PROVIDED RECORDS -
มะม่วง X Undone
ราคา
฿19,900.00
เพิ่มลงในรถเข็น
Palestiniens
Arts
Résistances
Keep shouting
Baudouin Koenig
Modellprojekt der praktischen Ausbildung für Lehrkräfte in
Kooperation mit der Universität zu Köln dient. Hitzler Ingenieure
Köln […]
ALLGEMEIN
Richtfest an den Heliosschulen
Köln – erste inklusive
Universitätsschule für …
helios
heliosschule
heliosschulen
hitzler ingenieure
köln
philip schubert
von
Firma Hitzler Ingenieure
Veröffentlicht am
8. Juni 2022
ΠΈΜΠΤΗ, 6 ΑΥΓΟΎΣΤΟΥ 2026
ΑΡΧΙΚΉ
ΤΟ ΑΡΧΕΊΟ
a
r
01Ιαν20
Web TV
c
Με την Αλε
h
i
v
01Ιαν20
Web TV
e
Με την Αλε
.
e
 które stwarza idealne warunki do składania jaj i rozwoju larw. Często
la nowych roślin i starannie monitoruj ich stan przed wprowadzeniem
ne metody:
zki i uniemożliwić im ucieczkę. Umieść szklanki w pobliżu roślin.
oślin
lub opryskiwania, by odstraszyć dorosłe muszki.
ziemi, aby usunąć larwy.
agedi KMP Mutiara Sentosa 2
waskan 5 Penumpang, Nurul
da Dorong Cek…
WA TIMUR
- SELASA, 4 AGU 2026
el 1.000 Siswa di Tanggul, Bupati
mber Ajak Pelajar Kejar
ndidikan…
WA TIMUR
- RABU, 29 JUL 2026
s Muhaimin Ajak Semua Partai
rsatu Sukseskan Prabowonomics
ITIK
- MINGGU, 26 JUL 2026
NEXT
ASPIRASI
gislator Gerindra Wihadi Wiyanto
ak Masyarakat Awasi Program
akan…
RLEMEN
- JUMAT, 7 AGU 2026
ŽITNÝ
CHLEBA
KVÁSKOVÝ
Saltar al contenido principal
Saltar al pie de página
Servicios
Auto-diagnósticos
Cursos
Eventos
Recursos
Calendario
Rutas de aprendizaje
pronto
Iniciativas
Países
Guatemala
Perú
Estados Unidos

YOUR TASK -
Look through the material above for the word "roślin" and copy every line that has it.

YOUR RESPONSE -
la nowych roślin i starannie monitoruj ich stan przed wprowadzeniem
zki i uniemożliwić im ucieczkę. Umieść szklanki w pobliżu roślin.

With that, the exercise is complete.